**EXERCISE**
Scan the entries below for the word "Weitere". Copy each line that has it.

(Beginning of RECORDS SHOWN)

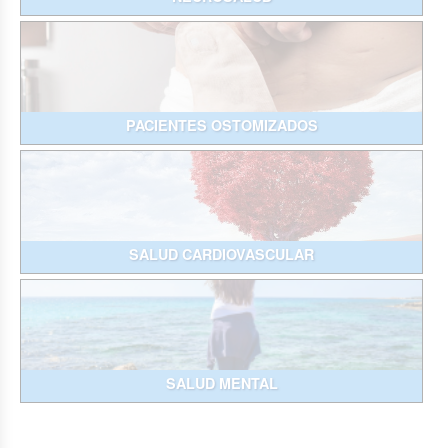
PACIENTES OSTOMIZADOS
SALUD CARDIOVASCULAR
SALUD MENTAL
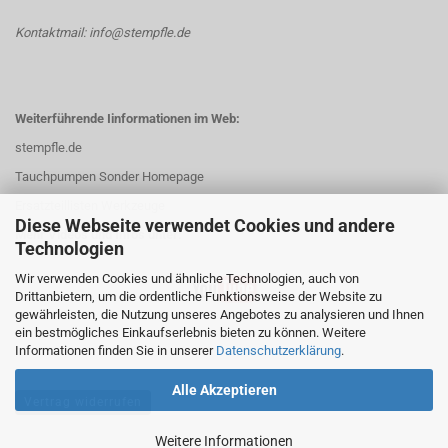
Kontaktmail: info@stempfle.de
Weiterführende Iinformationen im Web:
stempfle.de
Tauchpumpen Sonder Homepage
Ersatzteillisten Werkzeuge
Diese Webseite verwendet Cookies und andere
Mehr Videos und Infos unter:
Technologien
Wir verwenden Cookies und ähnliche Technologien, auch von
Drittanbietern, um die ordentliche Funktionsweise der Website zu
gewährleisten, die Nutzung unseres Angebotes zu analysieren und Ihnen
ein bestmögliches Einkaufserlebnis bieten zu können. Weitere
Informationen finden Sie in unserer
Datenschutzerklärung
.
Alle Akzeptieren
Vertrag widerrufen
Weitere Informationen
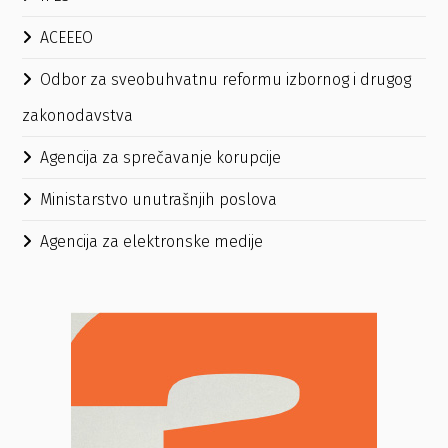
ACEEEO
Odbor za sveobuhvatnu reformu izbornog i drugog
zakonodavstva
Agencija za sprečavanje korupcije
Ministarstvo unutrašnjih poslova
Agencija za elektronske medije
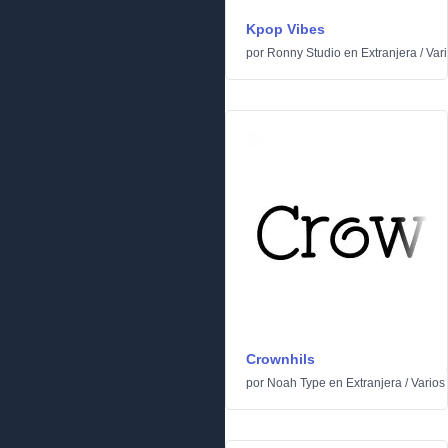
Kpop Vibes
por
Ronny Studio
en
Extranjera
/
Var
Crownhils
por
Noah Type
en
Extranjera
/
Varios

(End of RECORDS SHOWN)

**RESULT OF THIS EXERCISE**
ein bestmögliches Einkaufserlebnis bieten zu können. Weitere
Weitere Informationen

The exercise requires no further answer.